Horse 2711 - Persistedium

One of the strange things about being married to Mrs Rollo is that although we grew up in vastly different countries and have a fair amount of interest in things with no overlap whatsoever, is that there are a lot of internal logic processes running through our brains which are scarily similar. Those processes engage years and cogs which trip other shafts and gears, which then start other entire processes spinning madly at a hundred thousand revs a minute.

This morning as I was about to head off to work, I was told:
"My brain made up a new word. 'Persistediums' - it is persistent and 'tedium'"

Now I have no idea what is actually going on inside her brain because that is rather like looking inside a theoretical black box and I also have no idea exactly what any brain including my own does inside that magical land that JM Barrie in 'Peter Pan' called that land half way between awake and sleep¹ but I very much appreciate and recognise the kind of process which chucks words and concepts together as though two blobs of plasticene were being fired at each other out of two cannons and we collect the results from off of the floor.
This is a portmanteau and having had this new idea blob arrive in my own brain, I want to examine it.

Persistedium is different in principle to ennui. Ennui is that kind of listless apathy which is related to boredom but not exactly congruous. Ennui kind of became fashionable among the idle rich in that period after Napoleon but before the next Second French Republic when it was simultaneously a luxury to have nothing to do and yet be bored by it. For a concept as nebulous as ennui, it is surprisingly well documented. Persistedium though, implies something a little bit more insidious.

Tedium is not boredom. Tedium is like having a shard of glass stuck in your heel for several months and because the sharpest point has been worn away, the sharpest pain has been dulled. Tedium is a rolling kind of pain which is caused by a constant sameness of circumstance with something consistently unpleasant. Tedium is akin to the Sisyphean task of rolling a giant rock up a hill forever; only to have it roll back down again.
Persistediums implies that there are more than one and that they are perhaps countable and that whatever the things in question are, they do not go away. Closely related is the concept of repetedium; which are these things happening again and again and again.

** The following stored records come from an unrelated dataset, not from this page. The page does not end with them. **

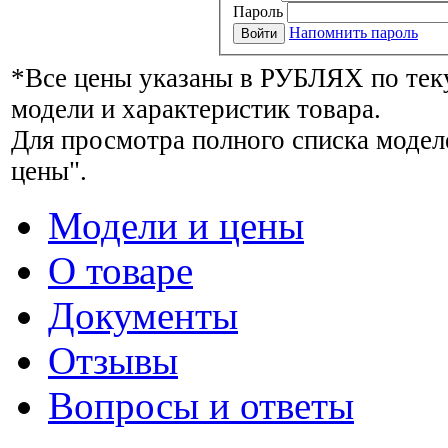
Пароль
Напомнить пароль
*Все цены указаны в РУБЛЯХ по тек
модели и характеристик товара.
Для просмотра полного списка модел
цены".
Модели и цены
О товаре
Документы
Отзывы
Вопросы и ответы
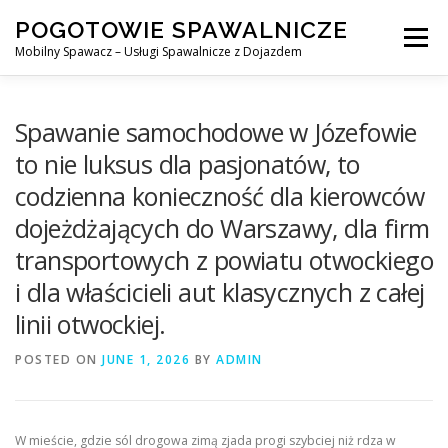
Skip
POGOTOWIE SPAWALNICZE
to
Menu
content
Mobilny Spawacz – Usługi Spawalnicze z Dojazdem
MOBILNY SPAWACZ
WARSZAWA
SPAWACZ
Spawanie samochodowe w Józefowie
to nie luksus dla pasjonatów, to
codzienna konieczność dla kierowców
SPAWANIE MIG/MAG (GMAW)
NASZE USŁUGI
dojeżdżających do Warszawy, dla firm
transportowych z powiatu otwockiego
KONTAKT
i dla właścicieli aut klasycznych z całej
linii otwockiej.
POSTED ON
JUNE 1, 2026
BY
ADMIN
W mieście, gdzie sól drogowa zimą zjada progi szybciej niż rdza w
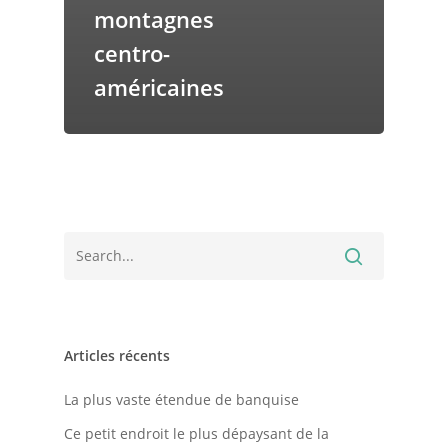
montagnes
centro-
américaines
Articles récents
La plus vaste étendue de banquise
Ce petit endroit le plus dépaysant de la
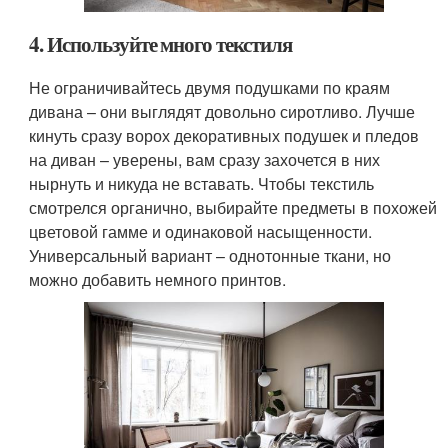
4. Используйте много текстиля
Не ограничивайтесь двумя подушками по краям
дивана – они выглядят довольно сиротливо. Лучше
кинуть сразу ворох декоративных подушек и пледов
на диван – уверены, вам сразу захочется в них
нырнуть и никуда не вставать. Чтобы текстиль
смотрелся органично, выбирайте предметы в похожей
цветовой гамме и одинаковой насыщенности.
Универсальный вариант – однотонные ткани, но
можно добавить немного принтов.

Due to the circumstances of my youth, I have ended up as a reasonably pessimistic but yet begrudgingly cheerful character whom Honoré De Balzac would have deemed as a 'grinning idiot'. To be fair, the fact that a lot of weeks look exactly the same is not really all that painful or tedious for me. For me to claim that I have either pain or tedium in life would be hideously churlish indeed.
However there are people in life whose own bodies are constant reminders of pain; people for whom circumstance has dealt them familial or other social pain, and people who have to deal with the consequences of other people's pain (think of carers, social workers, people in really awful jobs, and parents of worrisome children etc.). For all of these people, the pain of the things that life has thrown at them can be both rolling and sharp, and either persistent or repetitious.

Those things might very well be the result of something that the person inflicted upon themselves or not. They might be identifiable or not, they might be countable and discreet or not, they may even be nebulous and/or legion. As opposed to pain, persistediums and repetediums are things that occur more than once and as with all pains, not only do they demand to be felt² they will take up and demand all available resources to be felt. Also, precisely because the centre of the observable universe is exactly from the point of the instrument doing the observation, the persistediums and repetediums of someone else are ultimately unknowable. They may be able to sort of describe a general impression that they have but you can never actually feel them.

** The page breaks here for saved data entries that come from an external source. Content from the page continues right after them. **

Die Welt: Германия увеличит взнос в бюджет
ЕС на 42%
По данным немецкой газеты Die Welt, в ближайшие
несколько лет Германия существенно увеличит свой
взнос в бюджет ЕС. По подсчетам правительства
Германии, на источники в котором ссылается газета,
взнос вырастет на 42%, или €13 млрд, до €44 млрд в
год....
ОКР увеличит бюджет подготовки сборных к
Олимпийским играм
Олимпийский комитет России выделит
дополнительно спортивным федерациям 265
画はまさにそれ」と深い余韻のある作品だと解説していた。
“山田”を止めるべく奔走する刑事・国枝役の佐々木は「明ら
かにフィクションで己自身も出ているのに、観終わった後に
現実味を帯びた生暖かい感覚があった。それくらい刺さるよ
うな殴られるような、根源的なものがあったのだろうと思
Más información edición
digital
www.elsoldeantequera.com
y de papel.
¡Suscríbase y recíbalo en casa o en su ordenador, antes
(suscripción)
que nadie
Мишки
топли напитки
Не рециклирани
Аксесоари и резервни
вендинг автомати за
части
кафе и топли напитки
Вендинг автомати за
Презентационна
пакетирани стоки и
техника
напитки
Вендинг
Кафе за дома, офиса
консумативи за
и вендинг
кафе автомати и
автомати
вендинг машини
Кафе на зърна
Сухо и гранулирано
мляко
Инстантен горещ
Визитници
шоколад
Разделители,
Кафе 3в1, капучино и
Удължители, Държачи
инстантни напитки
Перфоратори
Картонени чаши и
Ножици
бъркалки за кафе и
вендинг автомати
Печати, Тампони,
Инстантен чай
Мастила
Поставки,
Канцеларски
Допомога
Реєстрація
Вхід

Perhaps one of the biggest acts of cruelty that you can perform on someone else, apart from actually inflicting pain upon someone else, is to discredit and deny that their pain exists. Someone else's persistediums and repetediums are absolutely not tangible but they are real. I mean technically someone could be lying about their experience but in general because every one of us are egoists who are the centre of our own observable universes, that's generally not the case.

Whether or not it is an unpleasantness caused by something physical or perhaps as the result of relational issues with other people, the fact that this is a repetedium or a persistedium implies that at some point, the person making the complaint which will be legitimate most of the time, will either lose their patience, cool, or temper. Nobody can live with a repetedium or persistedium forever. We all eventually break.
The thing is that as social creatures who are meant to live in community, a great many of these can soothed with that most rare of commodities: kindness. Be kind to someone with a persistedium or repetedium. Obviously they would prefer it to go away but if that's simply not possible, then a burden carried upon many legs is better than one carried by just two.

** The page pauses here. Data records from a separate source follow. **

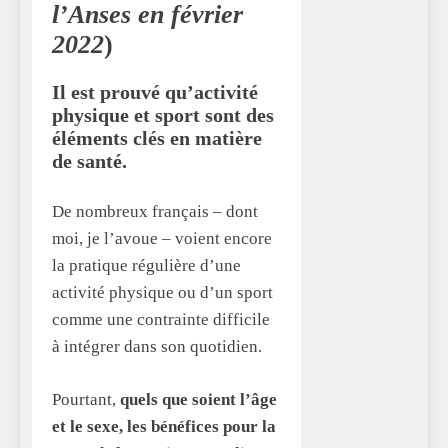
l’Anses en février
2022
)
Il est prouvé qu’activité
physique et sport sont des
éléments clés en matière
de santé.
De nombreux français – dont
moi, je l’avoue – voient encore
la pratique régulière d’une
activité physique ou d’un sport
comme une contrainte difficile
à intégrer dans son quotidien.
Pourtant,
quels que soient l’âge
et le sexe, les bénéfices pour la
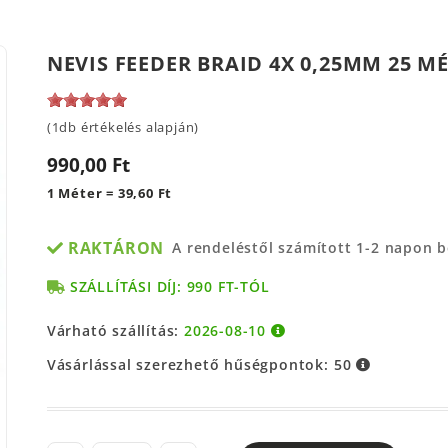
NEVIS FEEDER BRAID 4X 0,25MM 25 M
(1db értékelés alapján)
990,00 Ft
1 Méter = 39,60 Ft
RAKTÁRON
A rendeléstől számított 1-2 napon 
SZÁLLÍTÁSI DÍJ: 990 FT-TÓL
Várható szállítás:
2026-08-10
Vásárlással szerezhető hűségpontok:
50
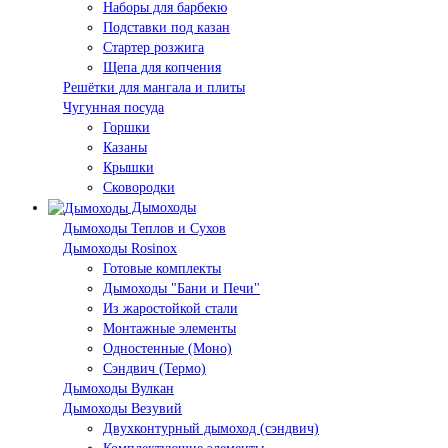
Наборы для барбекю
Подставки под казан
Стартер розжига
Щепа для копчения
Решётки для мангала и плиты
Чугунная посуда
Горшки
Казаны
Крышки
Сковородки
Дымоходы
Дымоходы Теплов и Сухов
Дымоходы Rosinox
Готовые комплекты
Дымоходы "Бани и Печи"
Из жаростойкой стали
Монтажные элементы
Одностенные (Моно)
Сэндвич (Термо)
Дымоходы Вулкан
Дымоходы Везувий
Двухконтурный дымоход (сэндвич)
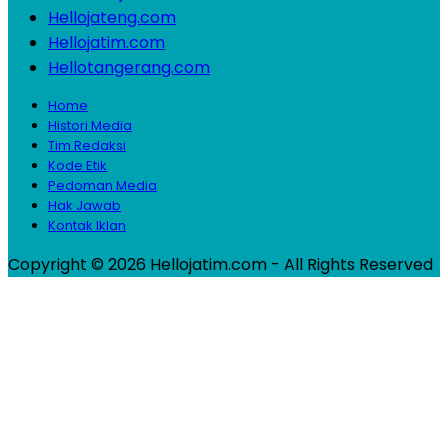
Hellojateng.com
Hellojatim.com
Hellotangerang.com
Home
Histori Media
Tim Redaksi
Kode Etik
Pedoman Media
Hak Jawab
Kontak Iklan
Copyright © 2026 Hellojatim.com - All Rights Reserved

¹"You know that place between sleep and awake, the place where you can still remember dreaming? That's where I'll always love you. That's where I'll be waiting."
- Peter, Peter Pan³; or, the Boy Who Wouldn't Grow Up (1911)

²"That's the thing about Pain, it demands to be felt."
- John Green, The Fault In Our Stars (2012)

³Peter Pan wore greem tights and could fly. The last time I wore green tights and tried to fly... they threw me off the aircraft.